The other day my husband asked me about Frida Kahlo’s paintings, what they reall

The other day my husband asked me about Frida Kahlo’s paintings, what they really represented, and why I liked them; my daughter, who is six, also asked me the same thing. It made me a bit challenging to find a middle ground where I could explain concepts like feminism and surrealism so that my husband and daughter understood the concept behind the paintings and what they wanted to convey.
The words I used to explain to my daughter who Frida Kahlo was and why she painted like that were not at all the same as the ones I used to explain to my husband, since he did know who Kahlo was and also considering that my husband has more vocabulary that my six-year-old daughter.
The explanation I gave my husband was that Kahlo expressed her emotions through her paintings, and one of the most characteristic things she did was that she masculinized her appearance, allowed and accepted facial hair, and forgot about gender stereotypes, which were so popular at the time.

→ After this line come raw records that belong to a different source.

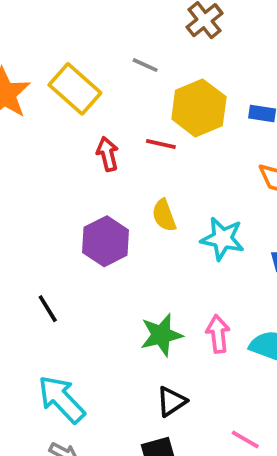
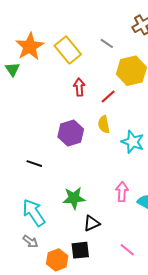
red line: (161, 144) -> (108, 96), moved, turned -63
black line: (48, 309) -> (34, 164), turned -49
green star: (161, 335) -> (74, 198), moved

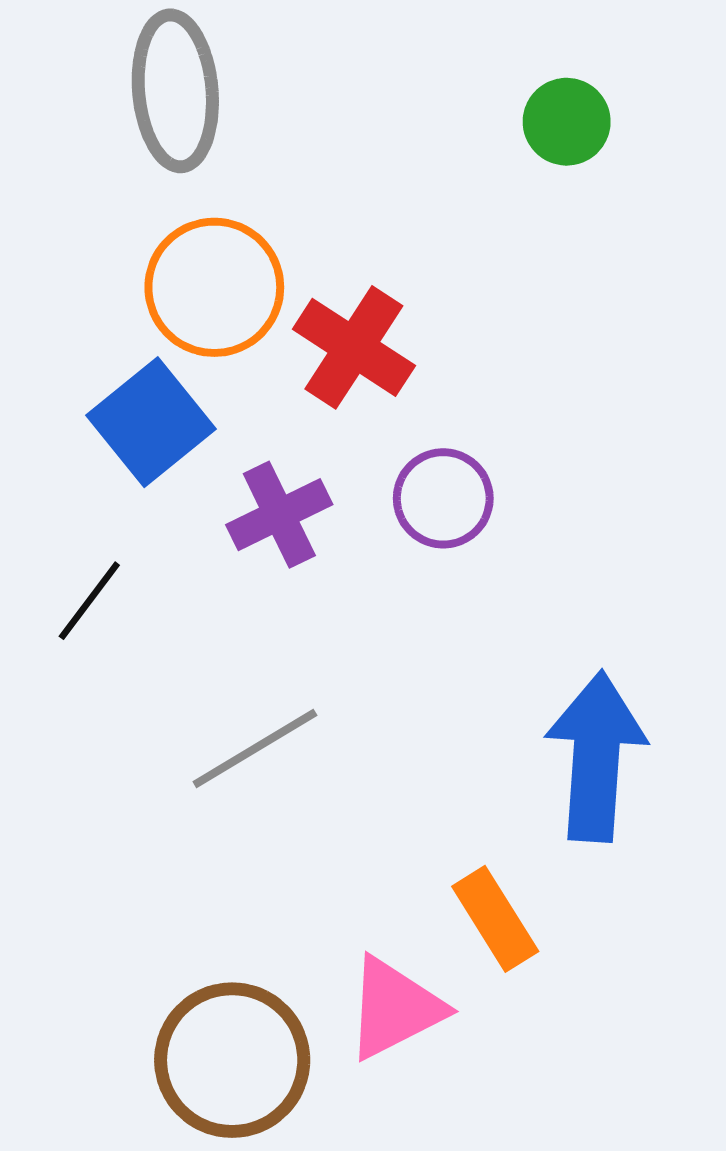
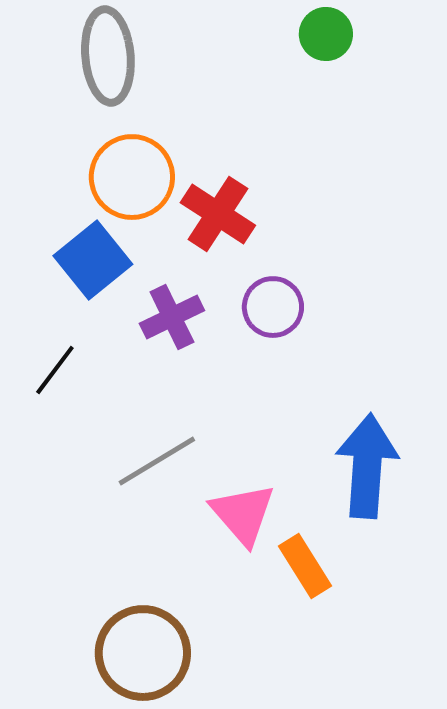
green circle: (567, 122) -> (326, 34), moved
pink triangle: (395, 1008) -> (243, 514), moved, turned -44

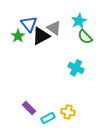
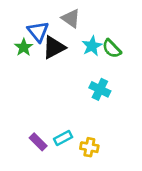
cyan star: (79, 21) -> (92, 46), moved
gray triangle: (54, 28) -> (71, 18), moved
cyan rectangle: (48, 118) -> (63, 138), moved

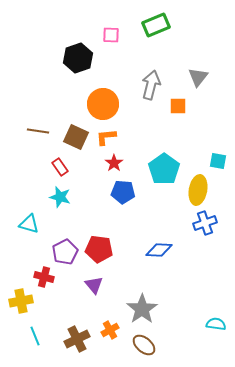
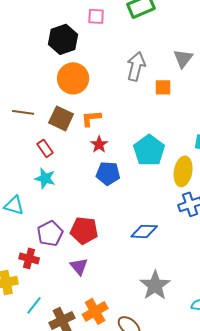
orange circle: (103, 104) -> (73, 78), moved
gray star: (142, 309) -> (155, 285), moved
orange cross: (110, 330) -> (95, 311), size x1.4
cyan line: (35, 336) -> (34, 305), moved, turned 60

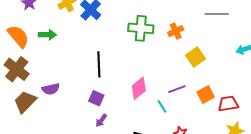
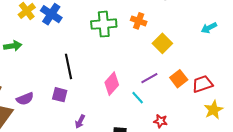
orange cross: (176, 31) -> (139, 21), turned -35
purple square: (96, 98) -> (60, 95), moved

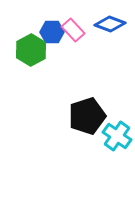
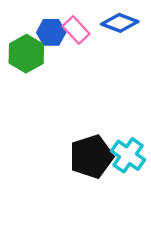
black pentagon: (87, 116) -> (91, 157), moved

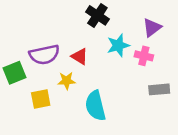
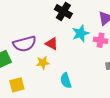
yellow square: (41, 99) -> (17, 85), moved
cyan semicircle: (95, 106) -> (66, 81), size x0.7

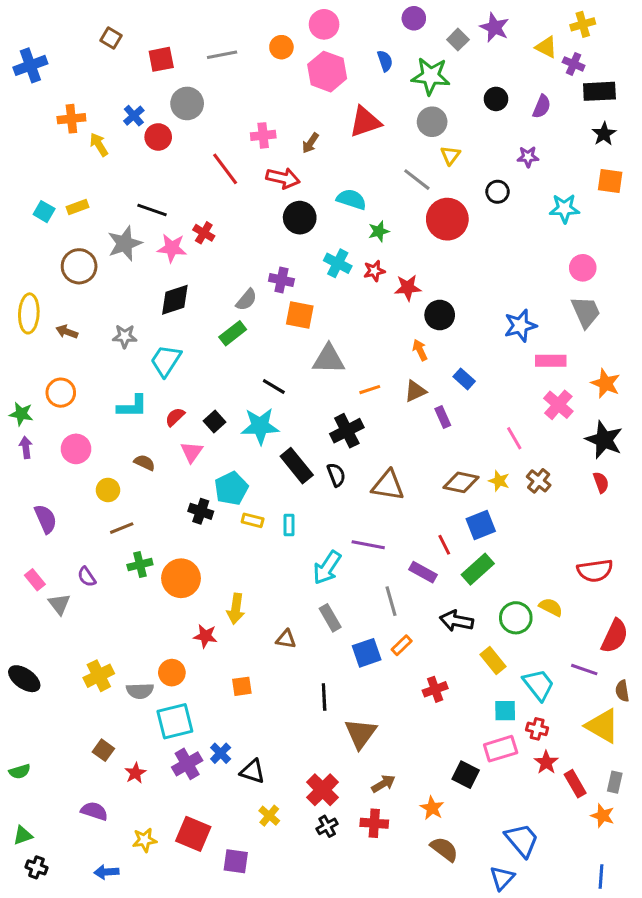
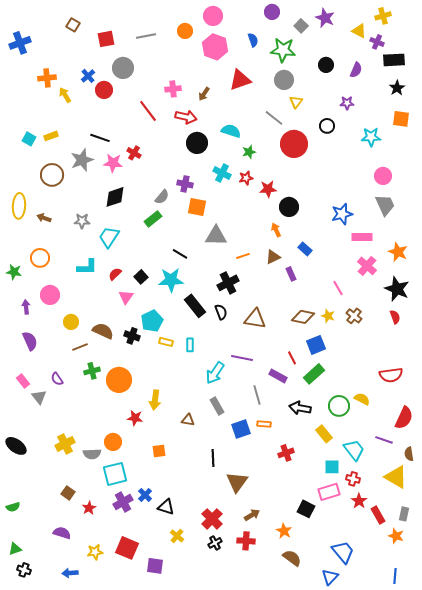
purple arrow: (26, 447) -> (26, 307), moved
brown semicircle: (144, 463) -> (103, 331), moved, size x1.5
orange rectangle: (402, 645) -> (264, 424), turned 48

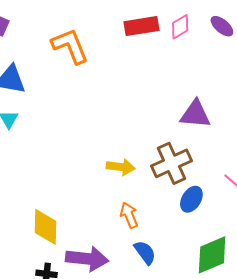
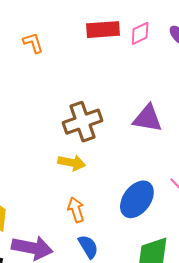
orange L-shape: (70, 46) -> (33, 43), size x0.6
brown cross: (171, 163) -> (83, 122), moved
blue ellipse: (191, 199) -> (137, 199), size x1.5

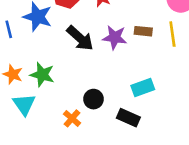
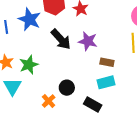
brown rectangle: (143, 31) -> (107, 62), moved
green star: (42, 75) -> (29, 65), turned 30

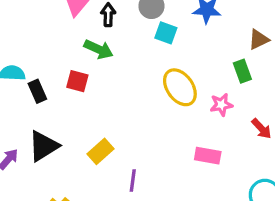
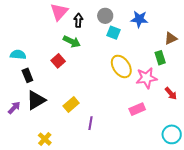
red square: (77, 81) -> (58, 61), turned 32
black rectangle: (37, 91) -> (27, 75), moved
pink star: (221, 105) -> (147, 78), size x1.5
pink rectangle: (208, 156) -> (137, 109), turned -35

Frida is a symbol of feminism for more than her paintings, she was a free woman, and this was reflected in her works, in which she spoke openly about sexuality, abortion, breastfeeding, and motherhood. She gave voice to women.
However, the explanation to my daughter was more difficult for me since I had to use a vocabulary that was understandable for her age. I began by saying that Frida Kahlo was a Mexican woman who did not care what people thought of her physical appearance; she dedicated herself to painting her feelings her emotions. She was a woman who, through her art, sought to find equality between men and women.